- PROBLEM TO WORK ON -
Repeat the listing exactly. Any picture in it should be left out of the copy.

- RECORDS -
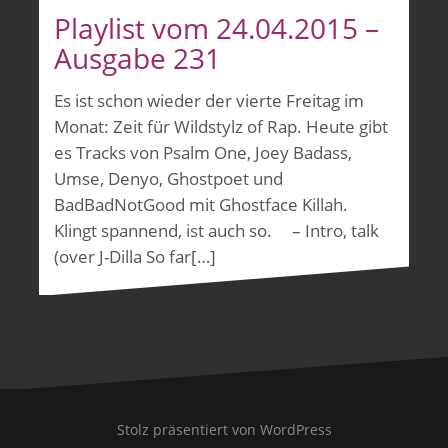
Playlist vom 24.04.2015 –
Ausgabe 231
Es ist schon wieder der vierte Freitag im
Monat: Zeit für Wildstylz of Rap. Heute gibt
es Tracks von Psalm One, Joey Badass,
Umse, Denyo, Ghostpoet und
BadBadNotGood mit Ghostface Killah.
Klingt spannend, ist auch so. – Intro, talk
(over J-Dilla So far[…]
Stolz präsentiert von WordPress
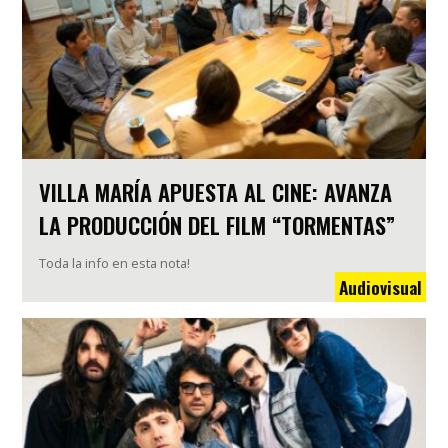
VILLA MARÍA APUESTA AL CINE: AVANZA
LA PRODUCCIÓN DEL FILM “TORMENTAS”
Toda la info en esta nota!
Audiovisual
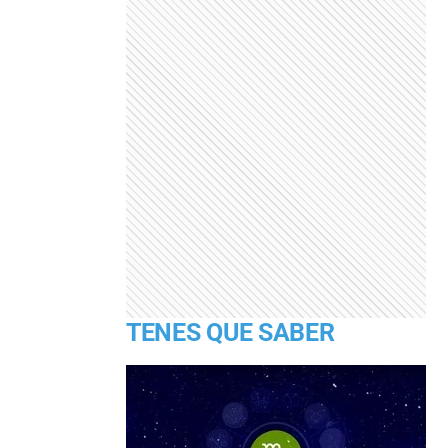
TENES QUE SABER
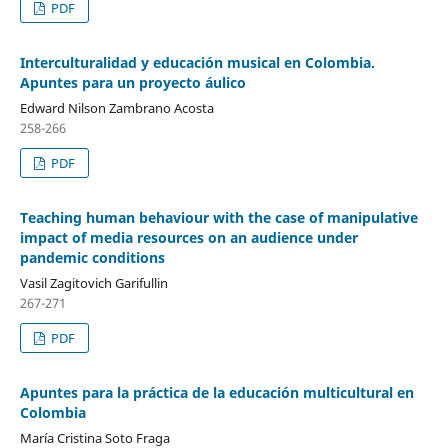
PDF
Interculturalidad y educación musical en Colombia.
Apuntes para un proyecto áulico
Edward Nilson Zambrano Acosta
258-266
PDF
Teaching human behaviour with the case of manipulative
impact of media resources on an audience under
pandemic conditions
Vasil Zagitovich Garifullin
267-271
PDF
Apuntes para la práctica de la educación multicultural en
Colombia
María Cristina Soto Fraga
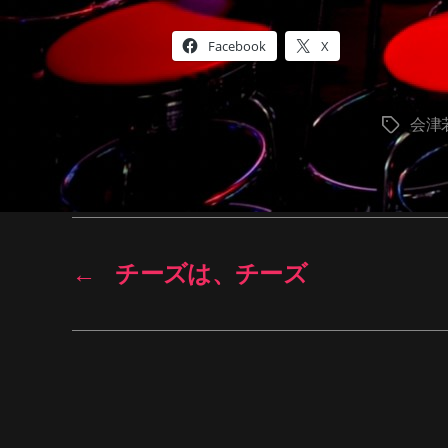
Facebook
X
会津
タ
グ
←
チーズは、チーズ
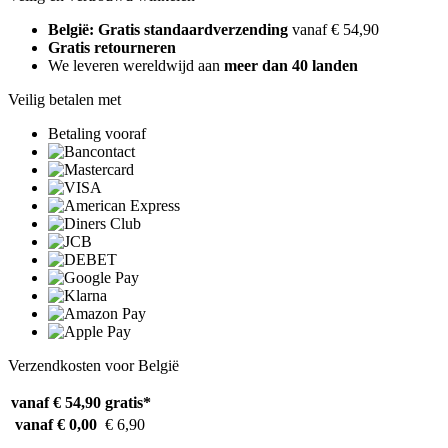
België: Gratis standaardverzending
vanaf € 54,90
Gratis retourneren
We leveren wereldwijd aan
meer dan 40 landen
Veilig betalen met
Betaling vooraf
Verzendkosten voor België
vanaf € 54,90
gratis*
vanaf € 0,00
€ 6,90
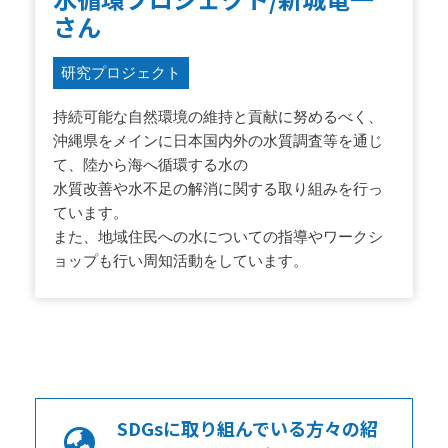
さん
研究プロジェクト
持続可能な自然環境の維持と貢献に努めるべく、
沖縄県をメインに日本国内外の水質調査等を通じ
て、陸から海へ循環する水の
水質改善や水不足の解消に関する取り組みを行っ
ています。
また、地域住民への水についての指導やワークシ
ョップも行い周知活動をしています。
SDGsに取り組んでいる方々の紹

- TASK RESULT -
Playlist vom 24.04.2015 –
Ausgabe 231
Es ist schon wieder der vierte Freitag im
Monat: Zeit für Wildstylz of Rap. Heute gibt
es Tracks von Psalm One, Joey Badass,
Umse, Denyo, Ghostpoet und
BadBadNotGood mit Ghostface Killah.
Klingt spannend, ist auch so. – Intro, talk
(over J-Dilla So far[…]
Stolz präsentiert von WordPress
VILLA MARÍA APUESTA AL CINE: AVANZA
LA PRODUCCIÓN DEL FILM “TORMENTAS”
Toda la info en esta nota!
Audiovisual
TENES QUE SABER
PDF
Interculturalidad y educación musical en Colombia.
Apuntes para un proyecto áulico
Edward Nilson Zambrano Acosta
258-266
PDF
Teaching human behaviour with the case of manipulative
impact of media resources on an audience under
pandemic conditions
Vasil Zagitovich Garifullin
267-271
PDF
Apuntes para la práctica de la educación multicultural en
Colombia
María Cristina Soto Fraga
Facebook
X
会津
タ
グ
←
チーズは、チーズ
België: Gratis standaardverzending
vanaf € 54,90
Gratis retourneren
We leveren wereldwijd aan
meer dan 40 landen
Veilig betalen met
Betaling vooraf
Verzendkosten voor België
vanaf € 54,90
gratis*
vanaf € 0,00
€ 6,90
さん
研究プロジェクト
持続可能な自然環境の維持と貢献に努めるべく、
沖縄県をメインに日本国内外の水質調査等を通じ
て、陸から海へ循環する水の
水質改善や水不足の解消に関する取り組みを行っ
ています。
また、地域住民への水についての指導やワークシ
ョップも行い周知活動をしています。
SDGsに取り組んでいる方々の紹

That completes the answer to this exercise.